Let \(L\) be the length of the filter’s impulse response. Pick an FFT size \(2^m \geq L\). Then performing frequency-domain filtering on a block of \(2^m\) samples does circular convolution between the input block of samples and impulse response of the filter. The first \(L-1\) samples of the output block are corrupted due to circular convolution while the last \(M = 2^m-L+1\) samples in the output block are “clean” in the sense that they are the same as those given out by linear convolution. Hence, by overlapping consecutive blocks of \(2^m\) samples by \(L-1\) samples and then concatenating the last \(M\) samples of each successive output block, we will be able to implement linear convolution between the long input sequence of samples and the filter’s impulse response. This simple idea employed in the overlap-save algorithm is summarizes in the figure below:
It remains to choose the FFT size \(2^m\). Since we must discard \(L-1\) output samples every FFT block, we would want \(2^m \gg L\) to minimize the overhead incurred in discarding the output samples. On the other hand, the computational complexity (e.g., by counting the number of multiplications performed) of doing direct linear convolution and the overlap-save algorithm on a block of \(M\) input samples are \(\mathcal{O}\left( L M\right)\) and \(\mathcal{O}\left( m \,2^m\right)\), respectively. Hence, we would also want \(m \ll L\) in order to gain the computational advantage offered by FFT. Putting these two considerations together, a good rule of thumb to choose the FFT size is:

\[\begin{equation*} m \ll L \ll 2^m. \end{equation*}\]

Clearly, no FFT size can satisfy the condition above if \(L\) is small (say \(L < 32\)). In such case, it may simply be more computationally efficient to implement a direct linear convolution.
The class FilterOverlapSave in filters.cpp gives an example implementation of the overlap-save algorithm using the fft wrapper in fft.hpp. This implementation supports both single-rate and multi-rate filtering (see next section).

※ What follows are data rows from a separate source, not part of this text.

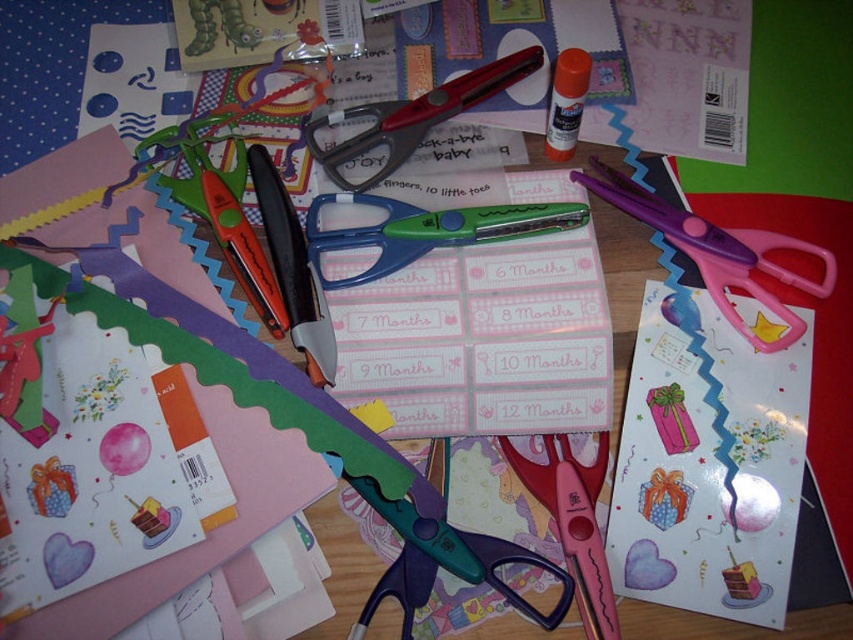 Looking at this image, you are organizing the crafting supplies on the wooden surface. You need to retrieve the green plastic scissors at center. Can you easily access them without moving the metallic red scissors at center?

The green plastic scissors at center is positioned under metallic red scissors at center, so you cannot easily access them without moving the metallic red scissors at center.

You are looking at the crafting supplies on the wooden surface. There are two points marked on the image at coordinates point (x=746, y=308) and point (x=257, y=266). Which of these two points is closer to you?

Point (x=746, y=308) is further to the camera than point (x=257, y=266), so the point closer to you is point (x=257, y=266).

You are organizing the crafting supplies on the wooden surface. You need to place a new item between the matte pink card at center and the orange plastic scissors at center. Which object should you place the new item closer to in order for it to be visible from your current viewpoint?

You should place the new item closer to the matte pink card at center because it is closer to the viewer than the orange plastic scissors at center, making it more visible from your current viewpoint.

To use the single-rate implementation:
1. Instantiate a FilterOverlapSave object using the single-rate constructor:
```
// Construct single-rate OverlapSave filter object
FilterOverlapSave filter_osa(in_len, L, h, nthreads);
```
  where in_len=length of input sample sequence, h=pointer to impulse response array, and nthreads=number of threads to use in FFT calculations.
2. Set the first \(L-1\) samples to the filter input to \(0\):
```
filter_osa.set_head(true);  // reset=true
```
  if filtering the first sequence of samples in a continuous flow of samples. Otherwise, copy the tail \(L-1\) samples from the previous filter input to the head \(L-1\) of current filter input to set up the correct boundary condition for continuous filtering:
```
filter_osa.set_head(); // reset=false by default
```
3. Do filtering:
```
filter_osa.filter(in, out); 
```
  where in=pointer to filter input array of length in_len, and out=pointer to filter output array. The length of out can be obtained by calling filter_osa.out_len().
For a usage example of the FilterOverlapSave class see test_filters.cpp.